Though winter may be nearing the end, there are still many opportunities to be exposed to cold and flu. Healthcare facilities are particularly vulnerable to illness and this vulnerability lasts all year long. As a healthcare facility, you may be dealing with patients who could suffer significant adverse effects from getting sick.
To prevent the spread of germs, there are a few things you can do now to take control. Here are a few fast and easy ways to get started.
1. Make Hand Sanitizer Readily Available
Apart from placing hand sanitizer on tables and in bathrooms, consider positioning standing sanitizers and dispensers throughout the facility. The more readily available hand sanitizers are, the more likely people are to use them. Try to put these hand sanitizers in high traffic areas, like halls; or areas where people tend to congregate, like waiting rooms and break rooms. Add a sign to the sanitizers to indicate the health benefits of using them. Automatically dispensing sanitizers are the most effective, as they are touchless. Pump sanitizers still require that people touch them.
2. Separate Your Waiting Areas
Separate waiting rooms for those who are well and those who are ill can prevent illness from spreading. No one wants to go in for a routine issue only to find that they've acquired a different illness altogether. For a single room waiting room, you can use dividers to minimize risk. Make sure people aren't packed together in the waiting room, either, as this can increase the risk that patients could make each other sick.
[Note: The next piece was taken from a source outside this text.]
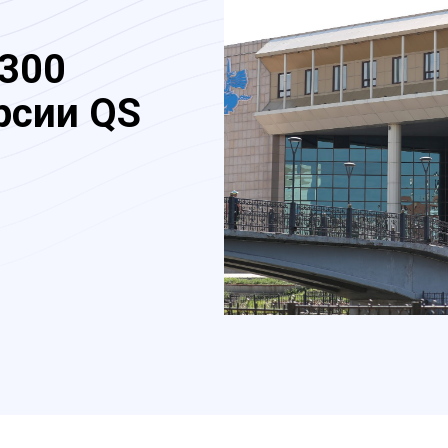
-300
рсии QS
Have the waiting rooms or divisions clearly marked to cut down on confusion.
3. Frequently Wipe Down Common Areas
At the end of each day, use sanitizing fluid to wipe down common areas, in addition to items that are used by multiple people. Pens, tablets, clipboards, and other communal products are likely to become hotbeds for germs and should always be cleaned. When it's possible, items that are antibacterial in nature should be used. Copper door knobs are an excellent example of an antibacterial product that can reduce the chances of illness spreading even without regular cleaning. When possible, shared items should be reduced; it's best if employees keep control of their own pens for themselves, for instance.
4. Provide Face Masks and Gloves
Place face masks and gloves in an area where they are accessible to patients and employees. Employees should be encouraged to wear masks and gloves whenever they feel it is prudent, while patients should be directed to use them as needed. Masks can do a lot to stop the spread of airborne disease, and disposable gloves should be used frequently when interacting with patients.
5. Encourage Healthier Habits
Handwashing signs can remind employees and patients alike to wash their hands, while posters can promote other healthy habits. Consider putting up posters that show the proper way to cough or sneeze in public, the symptoms and signs of illness, or an assortment of ways that patients can avoid getting ill. Further, make sure to provide things like tissues within common areas, to make sure that they are available when they're needed.
6. Install a Humidifier and Air Purifier
Buy a humidifier, which has been shown to help disinfect the air while also making people more comfortable during the dry season. There are humidifiers which additionally include air purifiers, which can be used to remove a significant portion of the allergens and bacteria within the air. Cleaning the air will reduce airborne disease.
High humidity doesn't just benefit the spread of disease but can also improve dry, cracked skin, which can be prone to infection. While patients who are in and out may not be affected by humidity in the clinic, employees can, and it's important to consider their health as well.
Look for something that has a HEPA air filter if you're particularly concerned about air quality, as these are air filters that have gone through a regulatory process to meet quality standards.
By following the above tips, you can reduce the chances of illness running rampant around your healthcare facility. With better health management, you can improve the health of your patients and lower the overall risk to both patients and employees.